==== Exercise input

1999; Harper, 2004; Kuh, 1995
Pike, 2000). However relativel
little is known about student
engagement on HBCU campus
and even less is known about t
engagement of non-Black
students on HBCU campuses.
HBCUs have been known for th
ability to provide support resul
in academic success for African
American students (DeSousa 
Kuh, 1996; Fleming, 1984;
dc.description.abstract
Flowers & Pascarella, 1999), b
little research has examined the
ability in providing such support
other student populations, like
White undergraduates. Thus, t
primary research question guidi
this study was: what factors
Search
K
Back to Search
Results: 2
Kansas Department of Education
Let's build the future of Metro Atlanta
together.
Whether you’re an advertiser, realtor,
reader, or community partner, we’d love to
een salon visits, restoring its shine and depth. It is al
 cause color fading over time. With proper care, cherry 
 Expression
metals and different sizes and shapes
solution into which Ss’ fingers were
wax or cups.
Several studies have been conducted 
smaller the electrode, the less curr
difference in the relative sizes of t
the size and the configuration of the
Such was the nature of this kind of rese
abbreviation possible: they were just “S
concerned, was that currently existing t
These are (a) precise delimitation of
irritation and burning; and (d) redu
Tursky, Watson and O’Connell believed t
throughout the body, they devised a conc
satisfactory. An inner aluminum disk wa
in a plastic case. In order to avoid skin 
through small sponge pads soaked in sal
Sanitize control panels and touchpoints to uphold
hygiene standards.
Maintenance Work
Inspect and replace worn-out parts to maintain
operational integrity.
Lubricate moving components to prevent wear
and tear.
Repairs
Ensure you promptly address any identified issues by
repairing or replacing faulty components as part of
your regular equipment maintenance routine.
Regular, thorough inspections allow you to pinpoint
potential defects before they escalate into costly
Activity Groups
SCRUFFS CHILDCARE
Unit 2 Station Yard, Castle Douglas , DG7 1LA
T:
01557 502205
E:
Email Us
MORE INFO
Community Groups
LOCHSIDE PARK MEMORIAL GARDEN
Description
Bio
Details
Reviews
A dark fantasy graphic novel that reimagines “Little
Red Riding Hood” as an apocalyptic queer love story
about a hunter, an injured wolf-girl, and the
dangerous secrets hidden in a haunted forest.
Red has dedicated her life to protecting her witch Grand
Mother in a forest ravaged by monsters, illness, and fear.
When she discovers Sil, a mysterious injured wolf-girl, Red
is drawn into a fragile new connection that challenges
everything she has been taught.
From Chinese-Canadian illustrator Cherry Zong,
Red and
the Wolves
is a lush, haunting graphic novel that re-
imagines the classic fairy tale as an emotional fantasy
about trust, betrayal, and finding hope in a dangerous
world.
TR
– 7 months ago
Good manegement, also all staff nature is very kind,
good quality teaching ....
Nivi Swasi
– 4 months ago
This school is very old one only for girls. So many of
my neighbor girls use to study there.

========

● The problem
Lines holding the string "ability" are the answer; copy each one from the listing above.

● Exercise solution
ability to provide support resul
ability in providing such support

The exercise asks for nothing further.